● Your objective: The required output is every entry, printed exactly as written.

● Data:

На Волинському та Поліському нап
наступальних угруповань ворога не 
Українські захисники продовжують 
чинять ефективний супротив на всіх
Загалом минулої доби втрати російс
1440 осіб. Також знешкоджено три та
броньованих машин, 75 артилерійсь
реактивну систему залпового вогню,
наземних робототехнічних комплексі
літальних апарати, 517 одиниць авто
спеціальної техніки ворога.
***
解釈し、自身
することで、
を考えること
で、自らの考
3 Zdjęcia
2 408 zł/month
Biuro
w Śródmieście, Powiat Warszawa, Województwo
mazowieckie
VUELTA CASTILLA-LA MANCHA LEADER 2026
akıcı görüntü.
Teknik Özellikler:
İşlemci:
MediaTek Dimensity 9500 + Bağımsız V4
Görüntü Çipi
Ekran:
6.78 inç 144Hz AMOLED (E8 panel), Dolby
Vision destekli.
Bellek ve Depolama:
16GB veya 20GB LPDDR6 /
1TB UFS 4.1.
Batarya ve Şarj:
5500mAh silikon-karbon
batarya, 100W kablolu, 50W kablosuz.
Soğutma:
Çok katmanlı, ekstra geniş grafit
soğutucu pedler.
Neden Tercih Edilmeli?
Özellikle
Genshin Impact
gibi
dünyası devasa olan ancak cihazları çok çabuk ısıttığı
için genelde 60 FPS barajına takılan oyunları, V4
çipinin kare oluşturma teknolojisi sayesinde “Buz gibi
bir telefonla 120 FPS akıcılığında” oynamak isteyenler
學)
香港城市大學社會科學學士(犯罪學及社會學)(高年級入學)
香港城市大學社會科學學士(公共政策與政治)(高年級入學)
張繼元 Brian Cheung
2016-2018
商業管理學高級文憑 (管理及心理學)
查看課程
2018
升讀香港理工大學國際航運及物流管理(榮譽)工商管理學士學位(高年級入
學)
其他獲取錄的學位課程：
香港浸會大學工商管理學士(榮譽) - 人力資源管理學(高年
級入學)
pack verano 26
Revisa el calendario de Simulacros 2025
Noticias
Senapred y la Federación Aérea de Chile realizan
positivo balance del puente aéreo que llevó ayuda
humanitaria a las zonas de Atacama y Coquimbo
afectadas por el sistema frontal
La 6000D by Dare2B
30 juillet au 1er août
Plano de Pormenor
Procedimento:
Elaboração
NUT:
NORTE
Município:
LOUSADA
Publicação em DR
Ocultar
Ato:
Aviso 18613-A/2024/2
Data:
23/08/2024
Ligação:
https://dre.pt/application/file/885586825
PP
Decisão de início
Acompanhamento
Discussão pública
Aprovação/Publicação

● Result of the task:
На Волинському та Поліському нап
наступальних угруповань ворога не 
Українські захисники продовжують 
чинять ефективний супротив на всіх
Загалом минулої доби втрати російс
1440 осіб. Також знешкоджено три та
броньованих машин, 75 артилерійсь
реактивну систему залпового вогню,
наземних робототехнічних комплексі
літальних апарати, 517 одиниць авто
спеціальної техніки ворога.
***
解釈し、自身
することで、
を考えること
で、自らの考
3 Zdjęcia
2 408 zł/month
Biuro
w Śródmieście, Powiat Warszawa, Województwo
mazowieckie
VUELTA CASTILLA-LA MANCHA LEADER 2026
akıcı görüntü.
Teknik Özellikler:
İşlemci:
MediaTek Dimensity 9500 + Bağımsız V4
Görüntü Çipi
Ekran:
6.78 inç 144Hz AMOLED (E8 panel), Dolby
Vision destekli.
Bellek ve Depolama:
16GB veya 20GB LPDDR6 /
1TB UFS 4.1.
Batarya ve Şarj:
5500mAh silikon-karbon
batarya, 100W kablolu, 50W kablosuz.
Soğutma:
Çok katmanlı, ekstra geniş grafit
soğutucu pedler.
Neden Tercih Edilmeli?
Özellikle
Genshin Impact
gibi
dünyası devasa olan ancak cihazları çok çabuk ısıttığı
için genelde 60 FPS barajına takılan oyunları, V4
çipinin kare oluşturma teknolojisi sayesinde “Buz gibi
bir telefonla 120 FPS akıcılığında” oynamak isteyenler
學)
香港城市大學社會科學學士(犯罪學及社會學)(高年級入學)
香港城市大學社會科學學士(公共政策與政治)(高年級入學)
張繼元 Brian Cheung
2016-2018
商業管理學高級文憑 (管理及心理學)
查看課程
2018
升讀香港理工大學國際航運及物流管理(榮譽)工商管理學士學位(高年級入
學)
其他獲取錄的學位課程：
香港浸會大學工商管理學士(榮譽) - 人力資源管理學(高年
級入學)
pack verano 26
Revisa el calendario de Simulacros 2025
Noticias
Senapred y la Federación Aérea de Chile realizan
positivo balance del puente aéreo que llevó ayuda
humanitaria a las zonas de Atacama y Coquimbo
afectadas por el sistema frontal
La 6000D by Dare2B
30 juillet au 1er août
Plano de Pormenor
Procedimento:
Elaboração
NUT:
NORTE
Município:
LOUSADA
Publicação em DR
Ocultar
Ato:
Aviso 18613-A/2024/2
Data:
23/08/2024
Ligação:
https://dre.pt/application/file/885586825
PP
Decisão de início
Acompanhamento
Discussão pública
Aprovação/Publicação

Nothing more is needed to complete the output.